Y ahora pensemos en lo que debió significar, en ese contexto, la aparición de un niño psicótico que grita
durante toda la noche, que se ensucia y se moja encima, que no le gusta nada la vida de campo, tiene miedo de
los perros y se niega a montar un caballo. Es algo sencillamente catastrófico.
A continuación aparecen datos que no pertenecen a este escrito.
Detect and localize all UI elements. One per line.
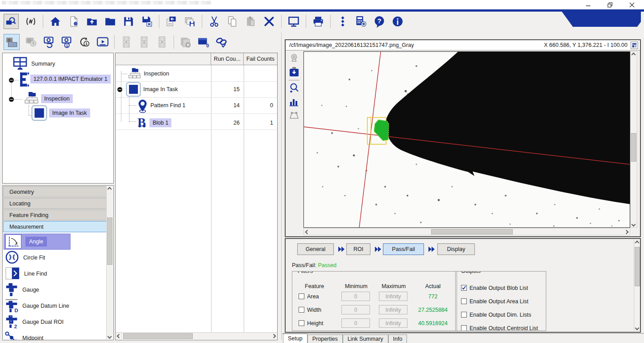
close-button[interactable] bbox=[625, 1, 639, 8]
help-button[interactable]: ? bbox=[373, 15, 386, 28]
camera-snap-button[interactable]: 1 bbox=[61, 36, 73, 48]
scroll-left-button[interactable] bbox=[306, 230, 309, 234]
copy-button[interactable] bbox=[226, 15, 239, 28]
scroll-right-button[interactable] bbox=[625, 230, 628, 234]
open-file-button[interactable] bbox=[86, 15, 98, 28]
width-max-input[interactable] bbox=[379, 305, 407, 314]
scroll-down-button[interactable] bbox=[632, 223, 635, 226]
column-header-run-count[interactable]: Run Cou... bbox=[211, 53, 244, 65]
tree-item-summary[interactable]: Summary bbox=[31, 61, 55, 67]
tool-angle[interactable]: Angle bbox=[4, 234, 71, 250]
task-row-blob[interactable]: Blob 1 bbox=[150, 118, 171, 127]
folder-button[interactable] bbox=[104, 15, 116, 28]
display-button[interactable] bbox=[287, 15, 300, 28]
scrollbar-thumb[interactable] bbox=[107, 218, 112, 265]
column-header-fail-counts[interactable]: Fail Counts bbox=[244, 53, 277, 65]
tool-midpoint[interactable]: Midpoint bbox=[4, 330, 106, 340]
delete-button[interactable] bbox=[263, 15, 275, 28]
panel-splitter[interactable] bbox=[281, 32, 282, 340]
scrollbar-thumb[interactable] bbox=[123, 333, 193, 339]
scroll-down-button[interactable] bbox=[108, 335, 111, 338]
connect-button[interactable] bbox=[4, 14, 19, 29]
home-button[interactable] bbox=[49, 15, 62, 28]
category-feature-finding[interactable]: Feature Finding bbox=[3, 209, 107, 221]
import-settings-button[interactable] bbox=[165, 15, 178, 28]
image-vscrollbar[interactable] bbox=[630, 51, 637, 228]
column-header-name[interactable] bbox=[116, 53, 211, 65]
output-centroid-list-checkbox[interactable] bbox=[461, 325, 467, 331]
category-locating[interactable]: Locating bbox=[3, 198, 107, 209]
scrollbar-thumb[interactable] bbox=[635, 247, 640, 286]
scroll-up-button[interactable] bbox=[108, 188, 111, 191]
wireless-button[interactable] bbox=[25, 15, 37, 28]
output-blob-list-checkbox[interactable] bbox=[461, 285, 467, 291]
save-as-button[interactable] bbox=[141, 15, 153, 28]
category-geometry[interactable]: Geometry bbox=[3, 186, 107, 197]
cut-button[interactable] bbox=[208, 15, 220, 28]
image-hscrollbar[interactable] bbox=[303, 228, 630, 235]
collapse-handle[interactable] bbox=[117, 87, 122, 92]
task-hscrollbar[interactable] bbox=[116, 332, 277, 339]
play-button[interactable] bbox=[96, 36, 109, 48]
loop-once-button[interactable]: 1 bbox=[79, 36, 91, 48]
area-filter-checkbox[interactable] bbox=[299, 293, 304, 299]
scroll-up-button[interactable] bbox=[636, 241, 639, 244]
camera-live-button[interactable] bbox=[43, 36, 55, 48]
height-filter-checkbox[interactable] bbox=[299, 320, 304, 326]
task-row-inspection[interactable]: Inspection bbox=[144, 71, 169, 77]
export-settings-button[interactable] bbox=[183, 15, 196, 28]
step-display-button[interactable]: Display bbox=[437, 243, 475, 255]
info-button[interactable] bbox=[391, 15, 404, 28]
area-min-input[interactable] bbox=[341, 292, 370, 301]
inspection-image[interactable] bbox=[304, 52, 630, 227]
scrollbar-thumb[interactable] bbox=[431, 229, 513, 234]
tree-item-image-in-task[interactable]: Image In Task bbox=[49, 109, 90, 117]
tab-link-summary[interactable]: Link Summary bbox=[343, 335, 388, 343]
task-row-pattern-find[interactable]: Pattern Find 1 bbox=[150, 102, 186, 109]
step-general-button[interactable]: General bbox=[297, 243, 334, 255]
tool-gauge-datum-line[interactable]: D Gauge Datum Line bbox=[4, 298, 106, 314]
tool-line-find[interactable]: Line Find bbox=[4, 266, 106, 282]
tool-gauge-dual-roi[interactable]: 2** Gauge Dual ROI bbox=[4, 314, 106, 330]
print-button[interactable] bbox=[312, 15, 324, 28]
toolbox-scrollbar[interactable] bbox=[106, 186, 113, 339]
save-image-button[interactable] bbox=[288, 66, 300, 78]
tab-properties[interactable]: Properties bbox=[307, 335, 343, 343]
height-max-input[interactable] bbox=[379, 318, 407, 328]
minimize-button[interactable] bbox=[582, 1, 595, 8]
collapse-handle[interactable] bbox=[9, 97, 14, 102]
display-counter-zero-button[interactable]: 0 bbox=[197, 36, 210, 48]
collapse-handle[interactable] bbox=[9, 78, 14, 83]
zoom-button[interactable] bbox=[288, 82, 300, 94]
width-min-input[interactable] bbox=[341, 305, 370, 314]
tree-item-inspection[interactable]: Inspection bbox=[41, 94, 73, 103]
output-dim-lists-checkbox[interactable] bbox=[461, 312, 467, 318]
step-roi-button[interactable]: ROI bbox=[346, 243, 370, 255]
tab-setup[interactable]: Setup bbox=[283, 334, 307, 343]
tree-item-emulator[interactable]: 127.0.0.1 IMPACT Emulator 1 bbox=[30, 75, 111, 84]
tool-gauge[interactable]: Gauge bbox=[4, 282, 106, 298]
camera-to-file-button[interactable] bbox=[4, 34, 20, 50]
save-button[interactable] bbox=[122, 15, 135, 28]
scroll-down-button[interactable] bbox=[636, 326, 639, 330]
maximize-button[interactable] bbox=[603, 1, 617, 8]
image-view-toggle-button[interactable] bbox=[631, 42, 638, 49]
area-max-input[interactable] bbox=[379, 292, 407, 301]
link-tools-button[interactable] bbox=[215, 36, 228, 48]
task-row-image-in-task[interactable]: Image In Task bbox=[143, 86, 178, 92]
scroll-right-button[interactable] bbox=[272, 335, 275, 338]
output-area-list-checkbox[interactable] bbox=[461, 298, 467, 304]
new-file-button[interactable] bbox=[67, 15, 80, 28]
height-min-input[interactable] bbox=[341, 318, 370, 328]
calculator-button[interactable] bbox=[355, 15, 367, 28]
histogram-button[interactable] bbox=[288, 96, 300, 108]
scroll-left-button[interactable] bbox=[117, 335, 120, 338]
scroll-up-button[interactable] bbox=[632, 53, 635, 56]
tab-info[interactable]: Info bbox=[388, 335, 407, 343]
properties-vscrollbar[interactable] bbox=[634, 240, 640, 331]
tool-circle-fit[interactable]: Circle Fit bbox=[4, 250, 106, 266]
step-passfail-button[interactable]: Pass/Fail bbox=[383, 243, 424, 255]
scrollbar-thumb[interactable] bbox=[631, 133, 636, 162]
category-measurement[interactable]: Measurement bbox=[3, 221, 107, 232]
more-options-button[interactable] bbox=[337, 15, 349, 28]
Estas excelentes personas tuvieron que hacer una adaptación muy artificial a un tipo de vida adecuado para el
niño, pero el problema consistía en que nada le resultaba adecuado. Hicieron enormes sacrificios para costearle
un tratamiento, pero tampoco esto sirvió para curarlo. El padre murió prematuramente de apoplejía, cuando
estaba en la cumbre de su carrera, y la madre ha quedado desamparada, y única responsable del niño. Por
fortuna, un instituto le ha ofrecido su ayuda y el niño está actualmente internado allí, aunque sin ninguna
perspectiva de llegar a convertirse en una persona madura, capaz de asumir responsabilidades. Lo peor es que
se trata de una criatura encantadora a la que nadie pensaría en dañar, pero que siempre necesitará contar con el
tipo de atención que resulta fácil brindar a un niño normal de cinco años, pero que ya no es tan fácil si
debemos dispensarla de por vida a un mismo niño.

Quisiera presentar ahora un caso menos infortunado:

Un niño, hijo de padres muy responsables, comenzó a atrasarse en su desarrollo en un momento dado, el cual,
aparentemente coincidió con el embarazo de la madre. Desarrolló una profunda psicosis infantil y, hasta hace
poco, se habría podido pensar que el niño era un deficiente mental.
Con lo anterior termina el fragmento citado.